Ambigua sobre su raza, tímida sobre su género, ahogada en las contradicciones de un Partido Demócrata que vende más humo que coherencia, a Kamala le ha pasado como a Woody Allen: que sus películas tienen más éxito en Europa que en Estados Unidos.
¿Y ahora qué? Yo no estoy de acuerdo en que este resultado se «carga» la democracia. La gente ha votado lo que le ha dado la gana, digamos lo que digamos nosotros y The New York Times. El problema es que la democracia no es incompatible con la antipolítica. Algo sabemos aquí de la polarización extrema, ¿no? Uno es tan del uno o del otro –hasta el punto de buscar la muerte civil del partidario del rival–, que nadie va a cambiar de opinión, pase lo que pase. Con lo cual la única posibilidad de vencer pasa por movilizar al máximo a tus fanáticos, y que los fanáticos de enfrente se queden en casa. Trump le ha pegado un baño a Harris por la sencilla razón de que miente menos. Su verdad será lo que tú quieras. Pero se le entiende todo y, horror: te lo crees. Ah, y también es verdad que en Estados Unidos es más fácil ser presidente si eres negro que mujer. A los hechos me remito.
¿Cómo nos afecta esto a nosotros? El declive de Estados Unidos, esa gran potencia menopáusica, es un serio problema para los europeos que llevamos desde la Segunda Guerra Mundial viviendo de prestado. Making America great, y cada vez más aislacionista, Trump nos va a hacer más pequeños. O nos va a obligar a afrontarlo.
Ojo que con Kamala Harris no habría sido tan distinto. Quizá la única diferencia significativa entre Harris y Trump, por lo que a nosotros respecta, es que la primera se conformaba con dejarnos tirados. Él va más allá. La alt-right americana no es tímida a la hora de bombear apoyo político y financiero a los focos de extrema derecha nacionalista que emergen en toda Europa.
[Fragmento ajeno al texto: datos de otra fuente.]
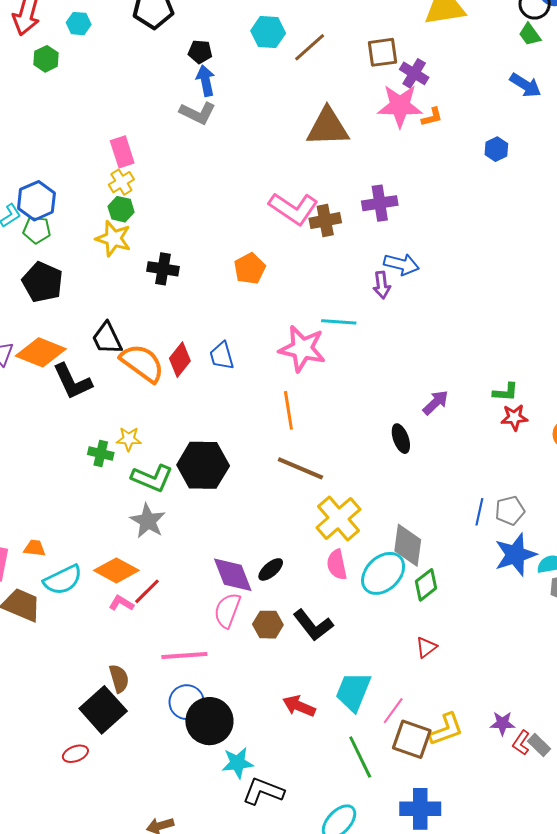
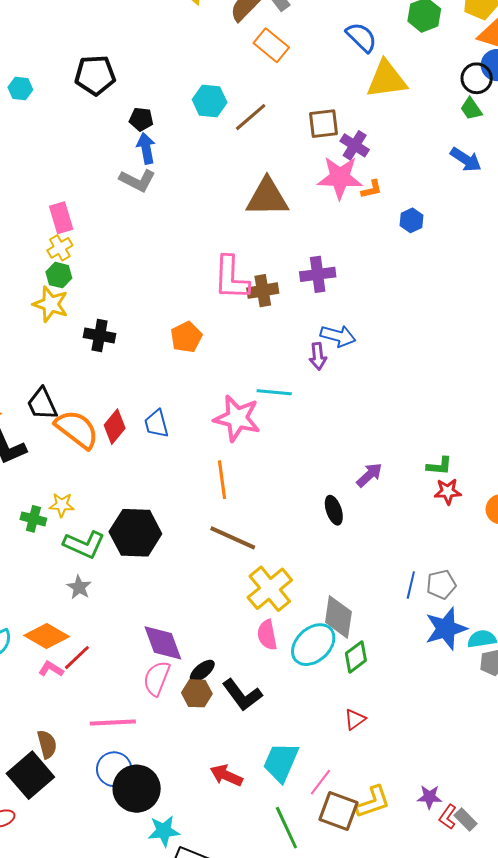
blue hexagon: (496, 149) -> (411, 220), moved
pink L-shape: (293, 209) -> (231, 278), turned 57
gray star: (148, 521) -> (79, 587), size x0.7
black ellipse: (271, 569) -> (202, 671), moved

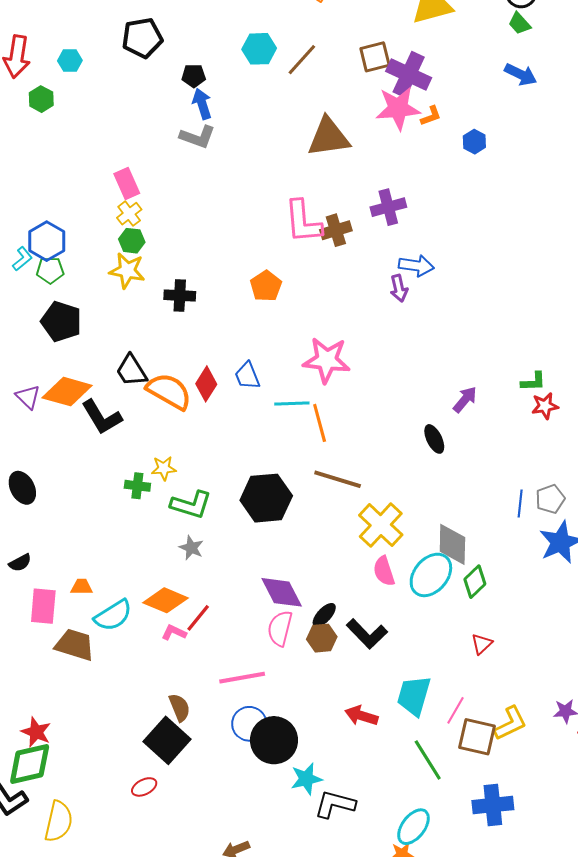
purple cross: (355, 145) -> (409, 74), size x1.5
cyan line: (274, 392) -> (292, 403), moved
black hexagon: (135, 533) -> (266, 498), moved

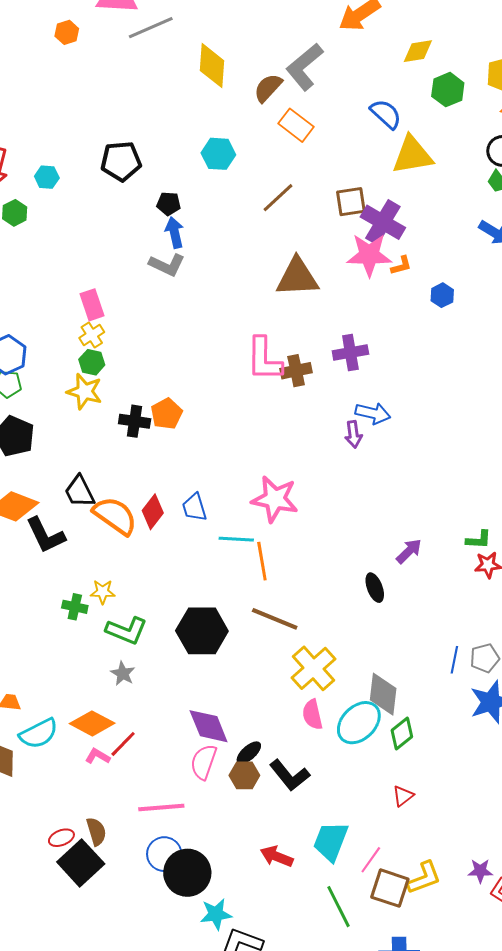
cyan hexagon: (259, 49) -> (218, 154), moved
orange pentagon: (266, 286) -> (167, 414), moved
red ellipse: (144, 787) -> (61, 838), moved

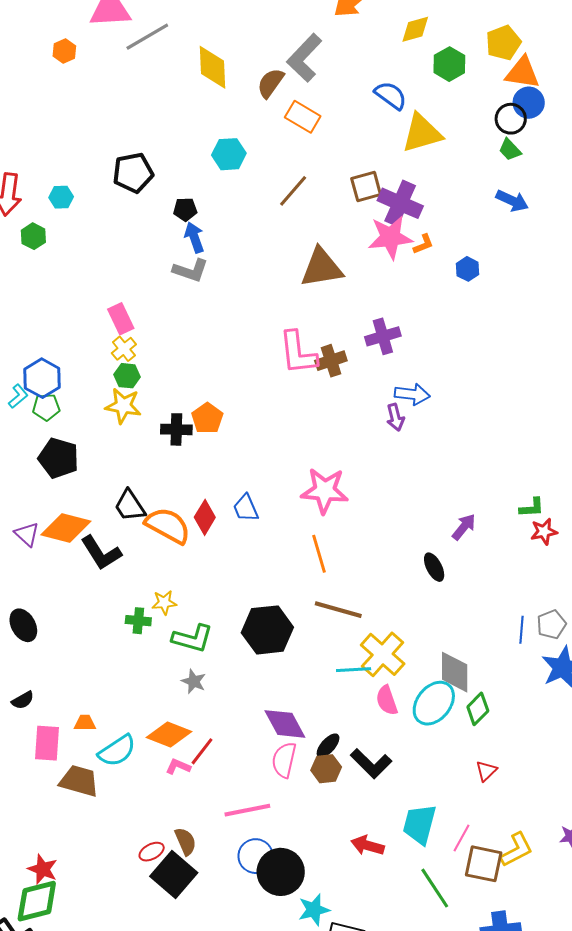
cyan line: (236, 539) -> (354, 670), moved

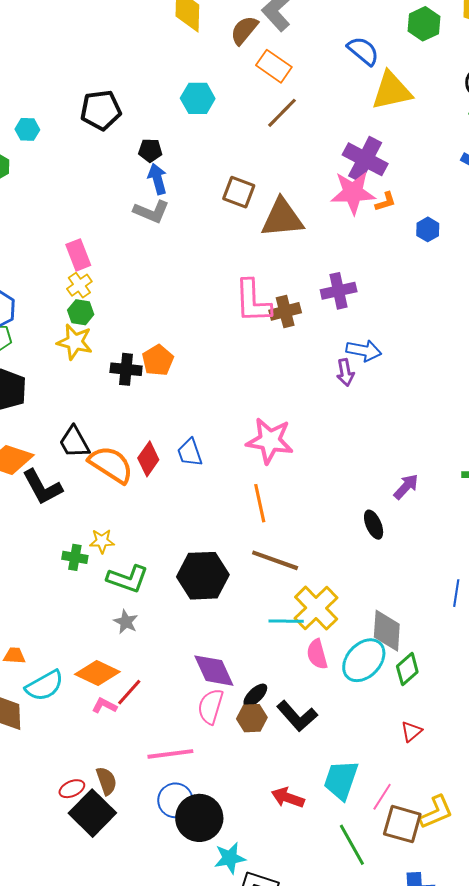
brown square: (366, 186) -> (239, 192), moved, turned 32
brown line: (293, 191) -> (282, 113), moved

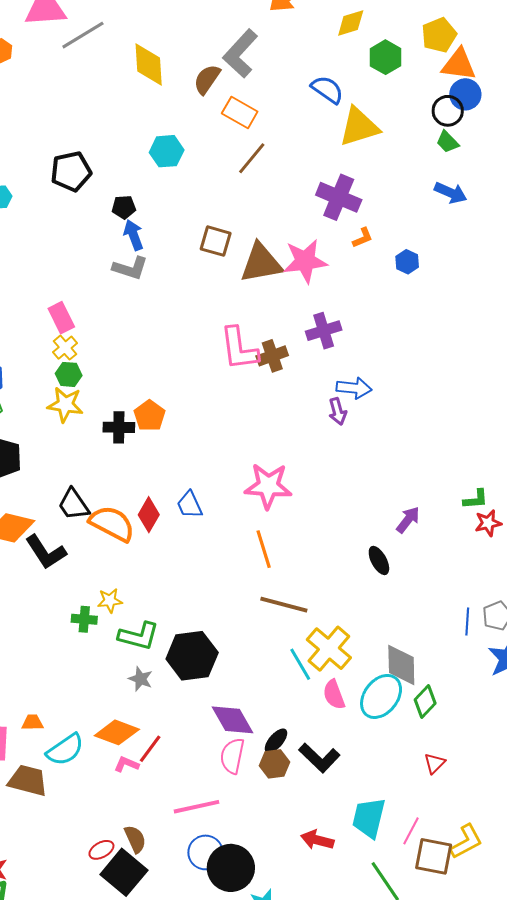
pink star: (353, 193) -> (305, 261), moved
black hexagon: (203, 576) -> (192, 656), moved
cyan line: (286, 621) -> (300, 664), turned 64

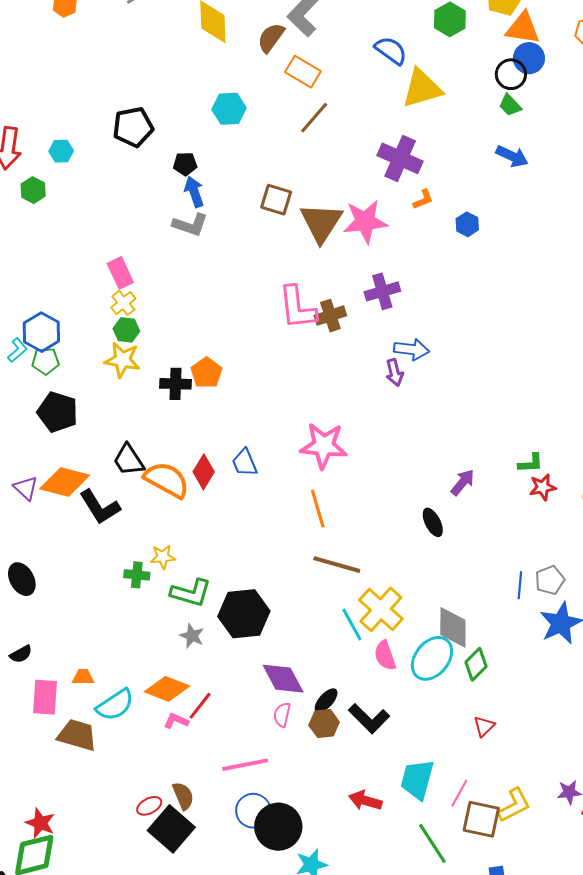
brown triangle: (261, 263) -> (321, 223), turned -48
pink semicircle: (232, 756) -> (282, 715), size x0.7

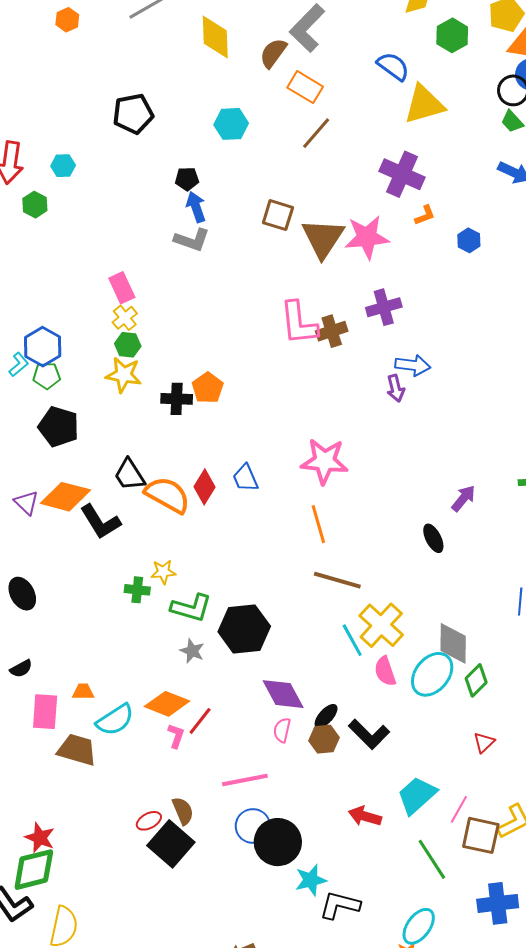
black pentagon: (133, 127) -> (133, 114), moved
pink L-shape: (176, 721) -> (176, 736), turned 85
cyan trapezoid: (417, 779) -> (417, 795), turned 33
Igual que la extrema izquierda bolivariana tiene sus terminales aquí, entre nosotros. Por no hablar de Irán, Hamás, etc. En Israel hace tiempo que no esperan nada de nadie.
El perímetro del mundo imperfecto pero libre se estrecha dramáticamente. No estamos lejos de donde estaba Churchill cuando plantaba cara en solitario a Hitler, Francia se rendía, Washington no quería saber nada de la guerra y, cuando al fin entró, no por eso evitó que la URSS llevara los límites del imperio ruso hasta Berlín. Salimos de aquello y saldremos de esta. Pero no mirando a la Casa Blanca ni mirándonos el ombligo. Que Trump nos pille trabajando.